## THE PROBLEM
No pictures should appear in the copy. Reproduce exactly the lines from the one containing "bitmaps. Aplique texturas" through the end of the material below.

DATA EXCERPTS Block Start

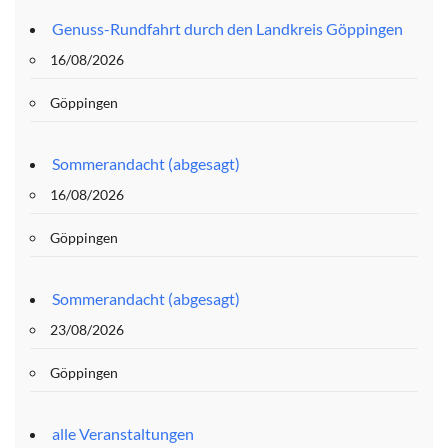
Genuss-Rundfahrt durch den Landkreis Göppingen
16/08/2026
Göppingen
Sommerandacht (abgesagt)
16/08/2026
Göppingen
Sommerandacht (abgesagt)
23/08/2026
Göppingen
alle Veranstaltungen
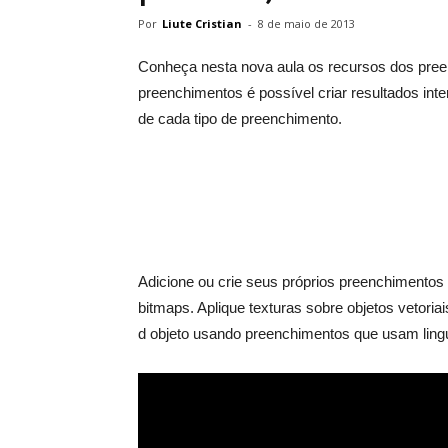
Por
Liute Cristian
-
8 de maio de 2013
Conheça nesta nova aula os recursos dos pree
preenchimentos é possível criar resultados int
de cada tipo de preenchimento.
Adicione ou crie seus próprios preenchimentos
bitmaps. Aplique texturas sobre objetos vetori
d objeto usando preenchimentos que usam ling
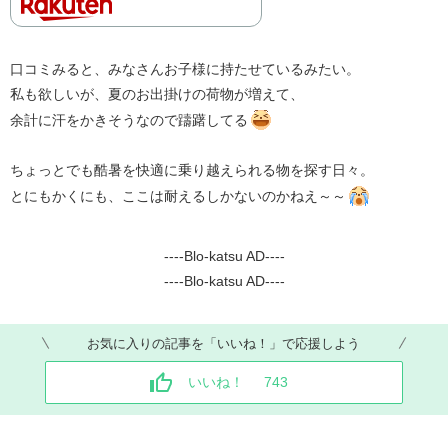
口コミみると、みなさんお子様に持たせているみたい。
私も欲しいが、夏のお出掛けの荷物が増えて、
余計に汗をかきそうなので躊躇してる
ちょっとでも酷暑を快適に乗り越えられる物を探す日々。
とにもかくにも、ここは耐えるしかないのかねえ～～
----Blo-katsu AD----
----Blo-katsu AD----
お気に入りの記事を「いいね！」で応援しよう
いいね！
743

DATA EXCERPTS Block End

## SOLUTION
bitmaps. Aplique texturas sobre objetos vetori
d objeto usando preenchimentos que usam ling
口コミみると、みなさんお子様に持たせているみたい。
私も欲しいが、夏のお出掛けの荷物が増えて、
余計に汗をかきそうなので躊躇してる
ちょっとでも酷暑を快適に乗り越えられる物を探す日々。
とにもかくにも、ここは耐えるしかないのかねえ～～
----Blo-katsu AD----
----Blo-katsu AD----
お気に入りの記事を「いいね！」で応援しよう
いいね！
743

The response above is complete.